# Deano needs help please



## Deanosback (Sep 18, 2016)

Hi All, Deano is back, butt I need some help, I had to re-register because I lost my pc and my login details, could one of the admin people some how sort me out pretty please

Deano


----------



## 4metals (Sep 18, 2016)

Welcome back Deano,

So you were originally NoIdea and I see you logged in today as NoIdea. Did you find your password? 

Good to have you back, you are definately a make stuff work kind of guy.


----------



## FrugalRefiner (Sep 18, 2016)

4metals, Deano and NoIdea are 2 different members, although NoIdea's name is Deano. I've sent a PM to Noxx to have him reset Deano's password. We'll get him back on under the name Deano soon.

Dave


----------



## 4metals (Sep 18, 2016)

Are you sure Dave, Deano, who always called himself Deano was here yesterday. Deano, who always signed his name as Deano but used the screen name NoIdea has been absent for a while but did log in yesterday but hadn't posted for a long long time. 

I'm confused...........guess that's what makes me a moderator!!!!


----------



## anachronism (Sep 18, 2016)

Deano as an account name is Dean from Australia.
THIS Deano is Noidea from New Zealand. 

Don't confuse the Aussies with the Kiwis- they get disgruntled.  

Hope that helps.


----------



## 4metals (Sep 18, 2016)

So just to get the country of origin correct, we need to have Noxx reset the Kiwi?


----------



## anachronism (Sep 18, 2016)

Yes Noidea = Deanosback


----------



## kurtak (Sep 18, 2016)

Ok - now I am confused to

Sooo - as a take off the old show "To Tell The Truth" (I think it was)

Will the real Deano please stand up :lol: 

Kurt


----------



## Barren Realms 007 (Sep 18, 2016)

anachronism said:


> Deano as an account name is Dean from Australia.
> *THIS Deano is Noidea from New Zealand.
> *
> Don't confuse the Aussies with the Kiwis- they get disgruntled.
> ...




Look at the members profile. :mrgreen:


----------



## FrugalRefiner (Sep 18, 2016)

Now I'm equally confused! :? :? :? 

I see that "Deanosback" is from NZ, as is "NoIdea". But "Deanosback" posted his request at 3:53 this morning. "NoIdea" logged in at 4:20.

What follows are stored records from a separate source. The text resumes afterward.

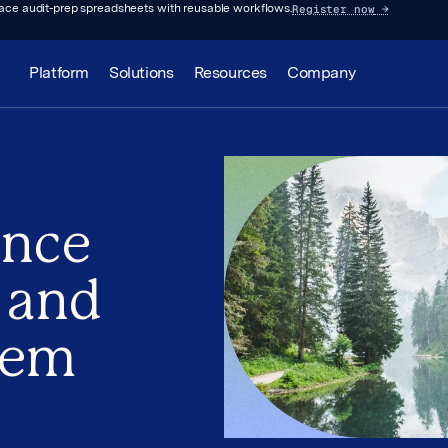
Register now
→
lace audit-prep spreadsheets with reusable workflows.
Platform
Solutions
Resources
Company
ence
 and
hem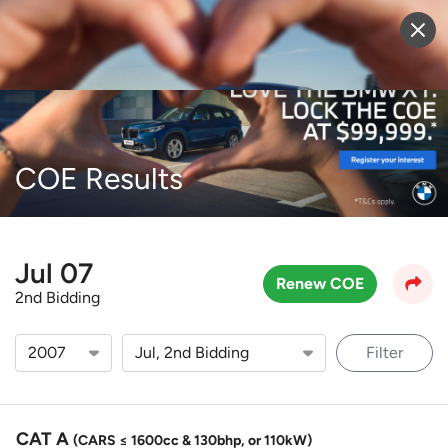
Sell Vehicle
Login
COE Results
Jul 07
Renew COE
2nd Bidding
Filter
CAT A
(CARS ≤ 1600cc & 130bhp, or 110kW)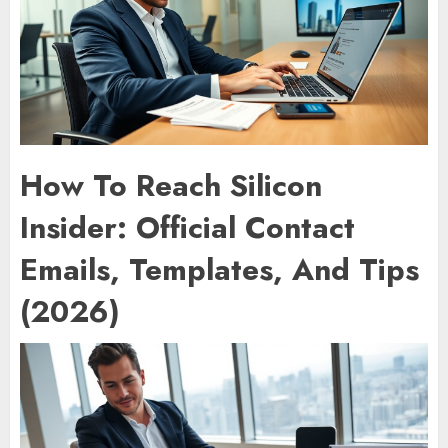
How To Reach Silicon
Insider: Official Contact
Emails, Templates, And Tips
(2026)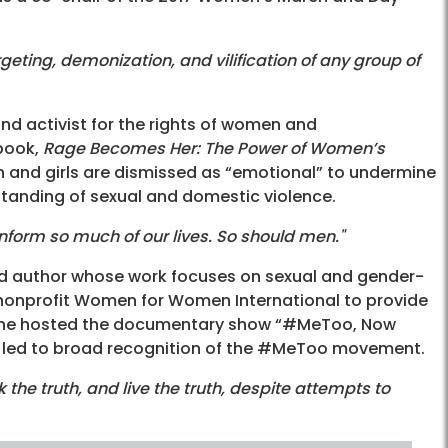
geting, demonization, and vilification of any group of
nd activist for the rights of women and
 book,
Rage Becomes Her: The Power of Women’s
 and girls are dismissed as “emotional” to undermine
standing of sexual and domestic violence.
nform so much of our lives. So should men."
and author whose work focuses on sexual and gender-
 nonprofit Women for Women International to provide
8 she hosted the documentary show “#MeToo, Now
at led to broad recognition of the #MeToo movement.
the truth, and live the truth, despite attempts to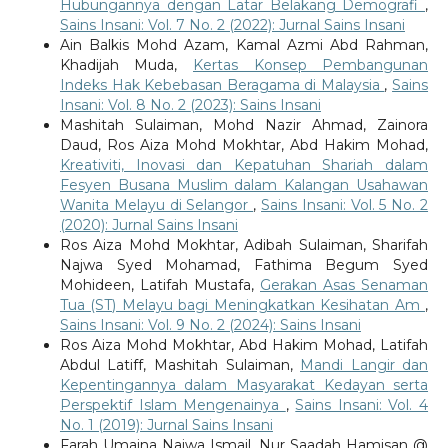
Hubungannya dengan Latar Belakang Demografi
,
Sains Insani: Vol. 7 No. 2 (2022): Jurnal Sains Insani
Ain Balkis Mohd Azam, Kamal Azmi Abd Rahman,
Khadijah Muda,
Kertas Konsep Pembangunan
Indeks Hak Kebebasan Beragama di Malaysia
,
Sains
Insani: Vol. 8 No. 2 (2023): Sains Insani
Mashitah Sulaiman, Mohd Nazir Ahmad, Zainora
Daud, Ros Aiza Mohd Mokhtar, Abd Hakim Mohad,
Kreativiti, Inovasi dan Kepatuhan Shariah dalam
Fesyen Busana Muslim dalam Kalangan Usahawan
Wanita Melayu di Selangor
,
Sains Insani: Vol. 5 No. 2
(2020): Jurnal Sains Insani
Ros Aiza Mohd Mokhtar, Adibah Sulaiman, Sharifah
Najwa Syed Mohamad, Fathima Begum Syed
Mohideen, Latifah Mustafa,
Gerakan Asas Senaman
Tua (ST) Melayu bagi Meningkatkan Kesihatan Am
,
Sains Insani: Vol. 9 No. 2 (2024): Sains Insani
Ros Aiza Mohd Mokhtar, Abd Hakim Mohad, Latifah
Abdul Latiff, Mashitah Sulaiman,
Mandi Langir dan
Kepentingannya dalam Masyarakat Kedayan serta
Perspektif Islam Mengenainya
,
Sains Insani: Vol. 4
No. 1 (2019): Jurnal Sains Insani
Farah Umaina Najwa Ismail, Nur Saadah Hamisan @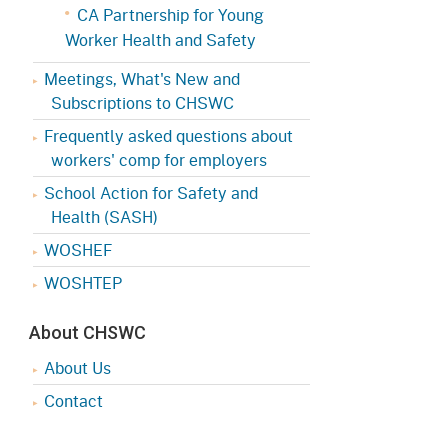
CA Partnership for Young
Worker Health and Safety
Meetings, What's New and
Subscriptions to CHSWC
Frequently asked questions about
workers' comp for employers
School Action for Safety and
Health (SASH)
WOSHEF
WOSHTEP
About CHSWC
About Us
Contact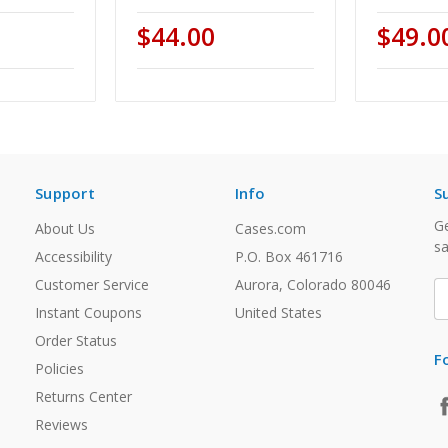
$44.00
$49.0
Support
Info
S
Ge
About Us
Cases.com
sa
Accessibility
P.O. Box 461716
Customer Service
Aurora, Colorado 80046
E
A
Instant Coupons
United States
Order Status
F
Policies
Returns Center
Reviews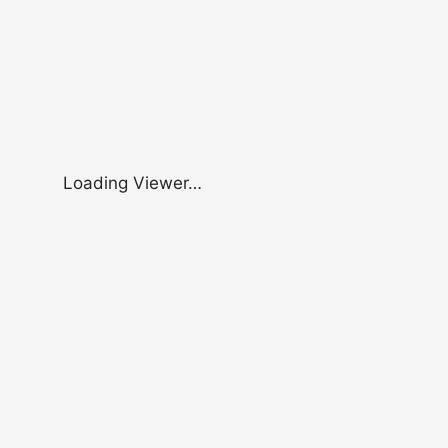
Loading Viewer…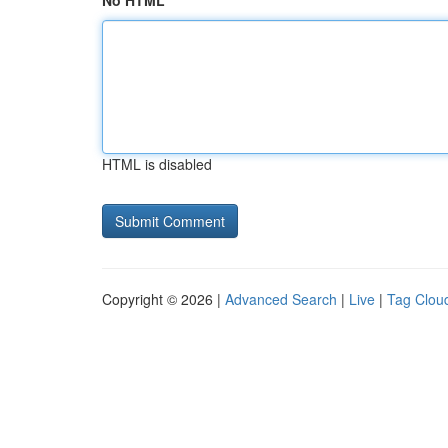
No HTML
HTML is disabled
Copyright © 2026 |
Advanced Search
|
Live
|
Tag Clou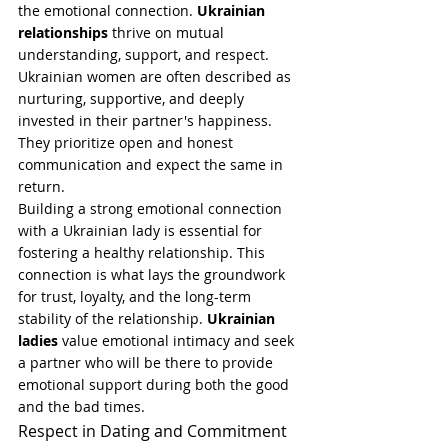
the emotional connection. 
Ukrainian 
relationships
 thrive on mutual 
understanding, support, and respect. 
Ukrainian women are often described as 
nurturing, supportive, and deeply 
invested in their partner's happiness. 
They prioritize open and honest 
communication and expect the same in 
return.
Building a strong emotional connection 
with a Ukrainian lady is essential for 
fostering a healthy relationship. This 
connection is what lays the groundwork 
for trust, loyalty, and the long-term 
stability of the relationship. 
Ukrainian 
ladies
 value emotional intimacy and seek 
a partner who will be there to provide 
emotional support during both the good 
and the bad times.
Respect in Dating and Commitment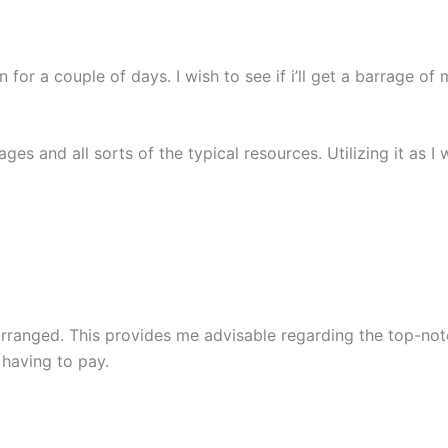
ain for a couple of days. I wish to see if i’ll get a barrage
ages and all sorts of the typical resources. Utilizing it as I
arranged. This provides me advisable regarding the top-no
 having to pay.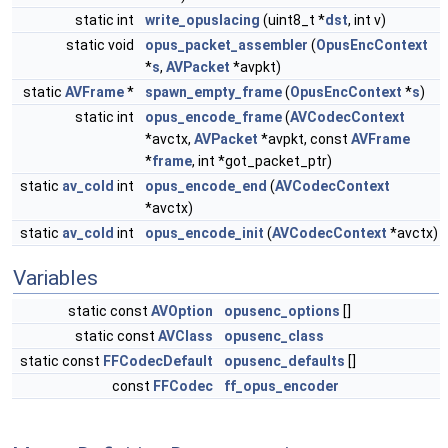
static int
write_opuslacing
(uint8_t *
dst
, int v)
static void
opus_packet_assembler
(
OpusEncContext
*
s
,
AVPacket
*avpkt)
static
AVFrame
*
spawn_empty_frame
(
OpusEncContext
*
s
)
static int
opus_encode_frame
(
AVCodecContext
*avctx,
AVPacket
*avpkt, const
AVFrame
*
frame
, int *got_packet_ptr)
static
av_cold
int
opus_encode_end
(
AVCodecContext
*avctx)
static
av_cold
int
opus_encode_init
(
AVCodecContext
*avctx)
Variables
static const
AVOption
opusenc_options
[]
static const
AVClass
opusenc_class
static const
FFCodecDefault
opusenc_defaults
[]
const
FFCodec
ff_opus_encoder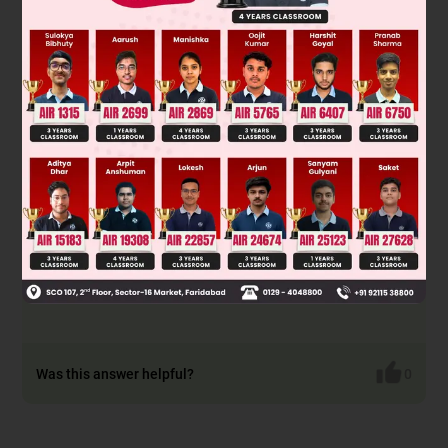
Was this answer helpful?
0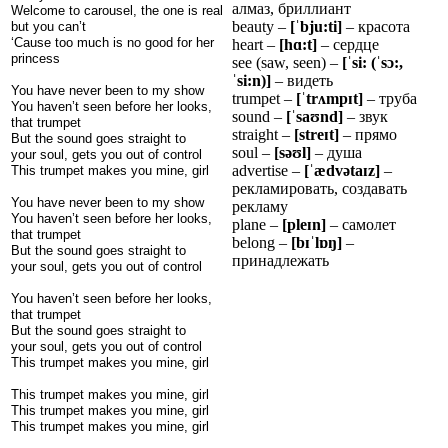
алмаз, бриллиант
Welcome to carousel, the one is real
beauty –
[
ˈ
bju:ti]
– красота
but you can’t
‘Cause too much is no good for her
heart –
[h
ɑ
:t]
– сердце
princess
see (saw, seen) –
[
ˈ
si: (
ˈ
s
ɔ
:,
ˈ
si:n)]
– видеть
You have never been to my show
trumpet –
[
ˈ
tr
ʌ
mp
ɪ
t]
– труба
You haven’t seen before her looks,
sound –
[
ˈ
sa
ʊ
nd]
– звук
that trumpet
straight –
[stre
ɪ
t]
– прямо
But the sound goes straight to
soul –
[sə
ʊ
l]
– душа
your soul, gets you out of control
advertise –
[
ˈ
æ
dv
ə
ta
ɪ
z]
–
This trumpet makes you mine, girl
рекламировать, создавать
You have never been to my show
рекламу
You haven’t seen before her looks,
plane –
[ple
ɪ
n]
– самолет
that trumpet
belong –
[b
ɪˈ
l
ɒ
ŋ
]
–
But the sound goes straight to
принадлежать
your soul, gets you out of control
You haven’t seen before her looks,
that trumpet
But the sound goes straight to
your soul, gets you out of control
This trumpet makes you mine, girl
This trumpet makes you mine, girl
This trumpet makes you mine, girl
This trumpet makes you mine, girl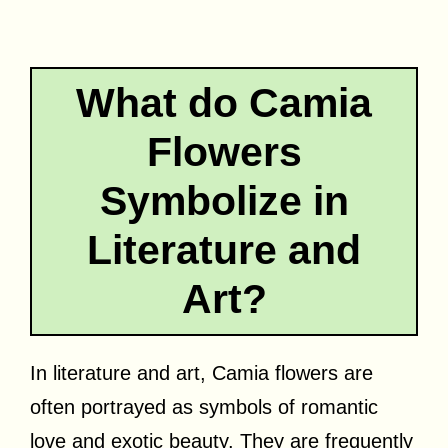
What do Camia
Flowers
Symbolize in
Literature and
Art?
In literature and art, Camia flowers are
often portrayed as symbols of romantic
love and exotic beauty. They are frequently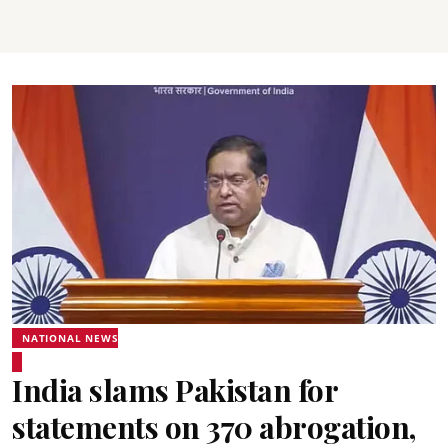
NATIONAL NEWS
India slams Pakistan for
statements on 370 abrogation,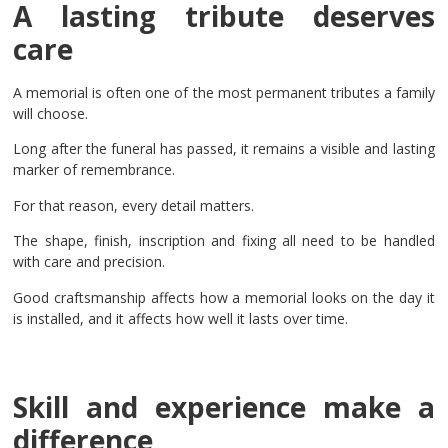
A lasting tribute deserves
care
A memorial is often one of the most permanent tributes a family
will choose.
Long after the funeral has passed, it remains a visible and lasting
marker of remembrance.
For that reason, every detail matters.
The shape, finish, inscription and fixing all need to be handled
with care and precision.
Good craftsmanship affects how a memorial looks on the day it
is installed, and it affects how well it lasts over time.
Skill and experience make a
difference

I'm guessing NoIdea found his password.

Deanosback / NoIdea, are you back on now as NoIdea?

Dave


----------



## 4metals (Sep 18, 2016)

This is hilarious. When Deano, AKA NoIdea, was posting everyone knew him as Deano. Then along came another Deano and in his first post some members jumped on him thinking he was Deano (kiwi Deano) from NZ. Now that Deano (aussie Deano) posts often the original Deano (kiwi Deano) is confused as being someone else. 

All I can say is "Who's on first?"

I say hold off on changing or resetting passwords until Deanosback responds to this thread.


----------



## FrugalRefiner (Sep 18, 2016)

I agree. I deleted the PM I was sending to Noxx.

Dave


----------



## anachronism (Sep 18, 2016)

Hehe I would suggest that Dave has the measure of it if he has logged in. 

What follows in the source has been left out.